> _Your assignment_: Below are the records; restate word for word the lines from the first through the one containing "on Mac OS using", and only those.

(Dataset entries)
------

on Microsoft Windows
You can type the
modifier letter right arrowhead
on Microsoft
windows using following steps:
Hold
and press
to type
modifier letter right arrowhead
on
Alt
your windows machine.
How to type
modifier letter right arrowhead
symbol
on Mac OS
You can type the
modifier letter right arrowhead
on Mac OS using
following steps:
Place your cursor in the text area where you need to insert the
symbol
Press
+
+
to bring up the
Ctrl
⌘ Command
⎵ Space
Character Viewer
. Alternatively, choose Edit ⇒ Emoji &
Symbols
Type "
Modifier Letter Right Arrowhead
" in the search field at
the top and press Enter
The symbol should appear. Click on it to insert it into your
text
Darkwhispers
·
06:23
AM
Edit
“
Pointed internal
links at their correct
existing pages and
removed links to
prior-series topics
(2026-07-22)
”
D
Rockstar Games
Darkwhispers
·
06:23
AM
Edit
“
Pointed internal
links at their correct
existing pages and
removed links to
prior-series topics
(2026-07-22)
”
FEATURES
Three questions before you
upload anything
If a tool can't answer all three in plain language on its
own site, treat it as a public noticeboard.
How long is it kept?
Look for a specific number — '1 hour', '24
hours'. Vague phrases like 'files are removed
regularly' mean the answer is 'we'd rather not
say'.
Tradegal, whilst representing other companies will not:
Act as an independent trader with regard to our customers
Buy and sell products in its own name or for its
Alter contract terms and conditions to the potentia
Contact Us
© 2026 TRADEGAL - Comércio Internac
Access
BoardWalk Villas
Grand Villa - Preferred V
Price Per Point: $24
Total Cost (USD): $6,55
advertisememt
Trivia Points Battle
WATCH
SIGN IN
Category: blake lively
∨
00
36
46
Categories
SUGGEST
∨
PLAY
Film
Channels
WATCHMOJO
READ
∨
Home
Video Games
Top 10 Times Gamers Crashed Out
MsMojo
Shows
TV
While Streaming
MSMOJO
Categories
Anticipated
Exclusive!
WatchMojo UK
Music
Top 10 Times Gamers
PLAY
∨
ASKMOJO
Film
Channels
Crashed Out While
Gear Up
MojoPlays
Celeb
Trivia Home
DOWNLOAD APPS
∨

------

> _Written answer_:
on Microsoft Windows
You can type the
modifier letter right arrowhead
on Microsoft
windows using following steps:
Hold
and press
to type
modifier letter right arrowhead
on
Alt
your windows machine.
How to type
modifier letter right arrowhead
symbol
on Mac OS
You can type the
modifier letter right arrowhead
on Mac OS using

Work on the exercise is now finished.